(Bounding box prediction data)
++++++++++

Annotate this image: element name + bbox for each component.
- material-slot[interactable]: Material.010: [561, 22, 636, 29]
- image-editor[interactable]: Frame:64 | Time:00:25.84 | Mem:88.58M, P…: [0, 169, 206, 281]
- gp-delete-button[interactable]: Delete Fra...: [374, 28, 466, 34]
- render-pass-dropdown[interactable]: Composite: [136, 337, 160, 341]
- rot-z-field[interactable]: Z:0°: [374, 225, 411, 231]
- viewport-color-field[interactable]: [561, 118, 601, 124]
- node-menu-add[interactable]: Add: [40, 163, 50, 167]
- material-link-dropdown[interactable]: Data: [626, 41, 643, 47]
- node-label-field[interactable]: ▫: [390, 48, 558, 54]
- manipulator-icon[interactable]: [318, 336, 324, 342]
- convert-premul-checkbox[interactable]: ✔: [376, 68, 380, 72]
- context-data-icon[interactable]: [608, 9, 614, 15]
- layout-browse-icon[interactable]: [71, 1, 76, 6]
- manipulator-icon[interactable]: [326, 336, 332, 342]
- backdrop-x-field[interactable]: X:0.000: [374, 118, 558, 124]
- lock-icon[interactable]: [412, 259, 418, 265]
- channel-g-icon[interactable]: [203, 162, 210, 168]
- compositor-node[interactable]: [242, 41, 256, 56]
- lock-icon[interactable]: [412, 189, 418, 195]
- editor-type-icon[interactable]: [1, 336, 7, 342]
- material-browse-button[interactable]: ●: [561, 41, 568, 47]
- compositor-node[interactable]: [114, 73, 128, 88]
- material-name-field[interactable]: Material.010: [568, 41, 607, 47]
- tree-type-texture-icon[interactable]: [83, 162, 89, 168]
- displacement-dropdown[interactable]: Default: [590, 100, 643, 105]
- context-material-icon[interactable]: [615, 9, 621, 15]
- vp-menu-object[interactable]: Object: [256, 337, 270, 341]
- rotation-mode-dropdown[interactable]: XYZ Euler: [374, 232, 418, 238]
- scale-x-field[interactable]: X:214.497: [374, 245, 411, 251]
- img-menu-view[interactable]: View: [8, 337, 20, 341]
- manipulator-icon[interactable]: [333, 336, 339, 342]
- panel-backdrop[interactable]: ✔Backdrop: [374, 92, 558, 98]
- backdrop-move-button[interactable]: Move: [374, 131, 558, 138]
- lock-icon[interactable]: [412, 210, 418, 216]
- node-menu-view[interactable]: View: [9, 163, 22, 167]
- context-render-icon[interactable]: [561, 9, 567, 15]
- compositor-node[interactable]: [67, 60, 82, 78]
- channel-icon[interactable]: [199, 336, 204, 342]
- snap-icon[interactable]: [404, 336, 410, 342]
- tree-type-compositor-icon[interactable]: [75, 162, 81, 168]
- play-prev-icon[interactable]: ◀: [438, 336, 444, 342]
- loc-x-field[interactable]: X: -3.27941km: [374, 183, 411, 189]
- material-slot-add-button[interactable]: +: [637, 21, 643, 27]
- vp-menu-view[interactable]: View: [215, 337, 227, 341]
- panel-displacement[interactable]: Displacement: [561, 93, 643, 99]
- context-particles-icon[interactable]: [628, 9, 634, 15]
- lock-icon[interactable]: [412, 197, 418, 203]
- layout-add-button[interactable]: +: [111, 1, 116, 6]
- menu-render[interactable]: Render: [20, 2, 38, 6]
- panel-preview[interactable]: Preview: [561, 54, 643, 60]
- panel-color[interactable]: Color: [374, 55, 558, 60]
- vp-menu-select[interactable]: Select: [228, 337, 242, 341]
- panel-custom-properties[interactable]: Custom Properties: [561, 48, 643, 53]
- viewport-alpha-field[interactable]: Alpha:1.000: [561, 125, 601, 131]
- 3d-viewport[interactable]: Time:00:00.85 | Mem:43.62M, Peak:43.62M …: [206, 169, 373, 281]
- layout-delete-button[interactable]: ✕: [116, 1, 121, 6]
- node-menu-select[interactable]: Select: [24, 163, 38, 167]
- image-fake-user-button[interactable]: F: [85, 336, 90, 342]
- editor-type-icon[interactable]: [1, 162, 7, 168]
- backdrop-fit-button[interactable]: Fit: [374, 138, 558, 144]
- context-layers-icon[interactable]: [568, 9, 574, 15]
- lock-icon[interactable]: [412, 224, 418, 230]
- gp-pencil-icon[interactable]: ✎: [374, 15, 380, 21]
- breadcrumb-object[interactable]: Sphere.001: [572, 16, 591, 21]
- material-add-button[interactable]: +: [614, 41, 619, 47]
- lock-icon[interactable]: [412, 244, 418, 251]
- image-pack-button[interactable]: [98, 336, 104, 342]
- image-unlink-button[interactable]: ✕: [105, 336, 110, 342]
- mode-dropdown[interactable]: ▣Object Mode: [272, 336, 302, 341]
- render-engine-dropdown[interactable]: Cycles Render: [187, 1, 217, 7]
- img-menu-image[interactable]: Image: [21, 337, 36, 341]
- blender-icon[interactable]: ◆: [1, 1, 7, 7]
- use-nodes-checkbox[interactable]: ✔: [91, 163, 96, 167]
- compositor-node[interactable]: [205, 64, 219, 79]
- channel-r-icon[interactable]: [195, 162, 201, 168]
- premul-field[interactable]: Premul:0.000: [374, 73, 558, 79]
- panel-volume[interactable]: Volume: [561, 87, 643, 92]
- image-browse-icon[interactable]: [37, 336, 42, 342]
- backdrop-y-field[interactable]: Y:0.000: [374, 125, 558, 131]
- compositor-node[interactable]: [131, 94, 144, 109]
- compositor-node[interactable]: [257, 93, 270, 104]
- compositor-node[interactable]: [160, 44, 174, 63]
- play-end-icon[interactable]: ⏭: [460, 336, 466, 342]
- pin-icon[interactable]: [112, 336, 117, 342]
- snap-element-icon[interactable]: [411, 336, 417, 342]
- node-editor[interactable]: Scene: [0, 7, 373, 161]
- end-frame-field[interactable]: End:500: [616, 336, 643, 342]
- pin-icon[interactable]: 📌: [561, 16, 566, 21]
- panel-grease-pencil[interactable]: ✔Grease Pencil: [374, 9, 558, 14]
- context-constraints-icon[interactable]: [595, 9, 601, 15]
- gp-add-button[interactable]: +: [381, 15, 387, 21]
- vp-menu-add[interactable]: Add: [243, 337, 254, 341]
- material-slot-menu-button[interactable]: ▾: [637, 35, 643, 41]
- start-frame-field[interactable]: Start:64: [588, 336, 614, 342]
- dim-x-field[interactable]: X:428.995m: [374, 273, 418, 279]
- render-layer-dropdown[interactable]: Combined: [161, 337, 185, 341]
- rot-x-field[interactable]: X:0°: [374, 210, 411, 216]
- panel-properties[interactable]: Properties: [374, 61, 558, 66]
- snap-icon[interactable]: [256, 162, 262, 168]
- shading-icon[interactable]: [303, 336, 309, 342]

++++++++++

YOUR INSTRUCTIONS: If a line contains the word "tree", it counts; please state how many such lines the records above have, and nothing more.

RESPONSE AREA: 2